Das Bundesamt für Verkehr (BAV) hat dicke Post erhalten. Es geht um das Gateway-Limmattal-Projekt von SBB Cargo. 42 Seiten beträgt alleine die Stellungnahme, die die Stadt Dietikon nach Bern geschickt hat. Verfasst wurde sie von der auf Baurecht spezialisierten Anwältin Marianne Kull sowie Stadtschreiberin und Juristin Karin Hauser. Das BAV sammelt im Rahmen des laufenden Plangenehmigungsverfahrens die Reaktionen auf das im Limmattal ungeliebte Projekt. Dann ist es Zeit für SBB Cargo, den Vorwürfen zu begegnen. Die Einsprachefrist lief gestern ab. Gemäss BAV sind acht Einsprachen eingegangen.

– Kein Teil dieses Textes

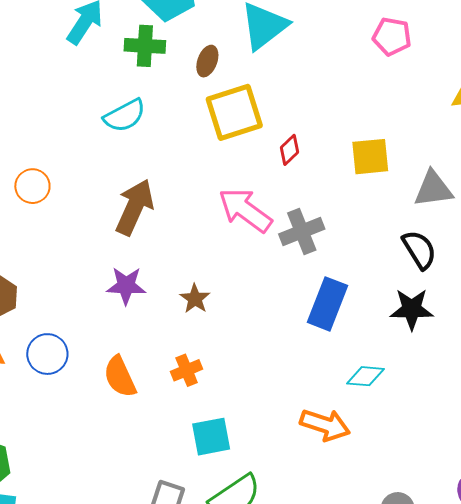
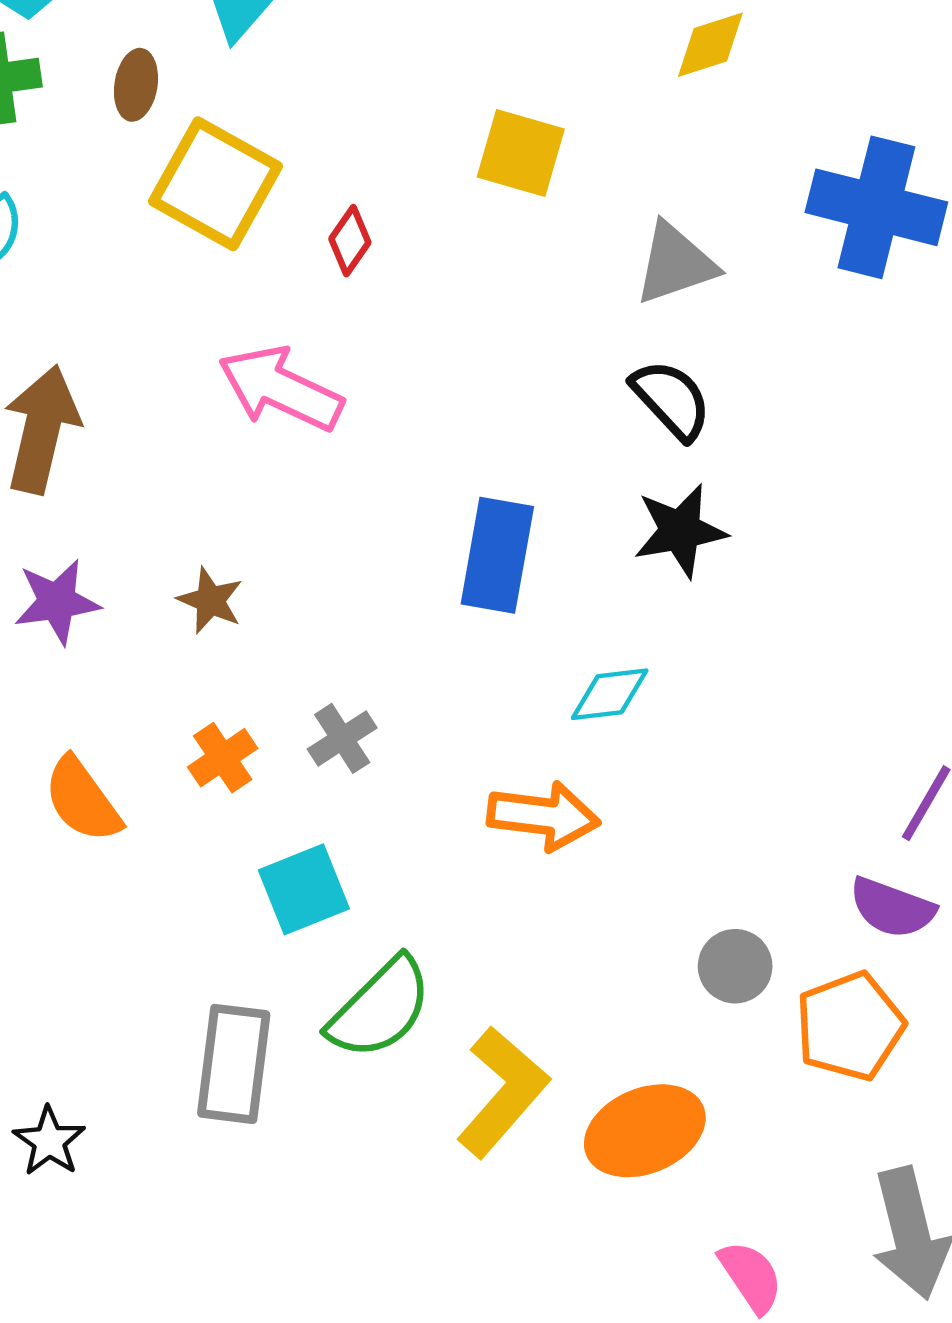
yellow square: (234, 112) -> (215, 184), turned -32
yellow square: (370, 157) -> (521, 153), moved, turned 33
gray cross: (302, 231) -> (342, 738), moved, size x0.7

Dass Dietikon Einsprache erheben wird, war von Beginn der Frist an klar. Offen blieb die Argumentationsweise. Die Stadt Dietikon wirft SBB Cargo vor, mit ihrem Gateway-Projekt Rechtsnormen verletzt zu haben, wie Stadtpräsident Otto Müller auf Anfrage erklärt. Müller kritisiert mehrere Punkte:

• Der Umweltverträglichkeits-Bericht sei «unsorgfältig und fehlerhaft». So lege SBB Cargo dem Bericht falsche Lärmwerten und falsche Verkehrszahlen zugrunde. Auch die Lichtverschmutzung durch den Terminal sei nicht berücksichtigt.

• Die von SBB Cargo favorisierte Zufahrtsvariante zum Gateway führe durch ein Wohn- und Grundwasserschutzgebiet, was im Bericht nicht berücksichtigt worden sei. Zudem habe SBB Cargo von den vier Zufahrtsvarianten jene ausgewählt, die vom Stadtrat als ungeeignet abgelehnt wird.

• Der Gateway sei mit den drei 25 Meter hohen Kranen nicht auf die Umgebung abgestimmt, was bei derartigen Projekten gemäss Raumplanungsgesetz vorgeschrieben sei.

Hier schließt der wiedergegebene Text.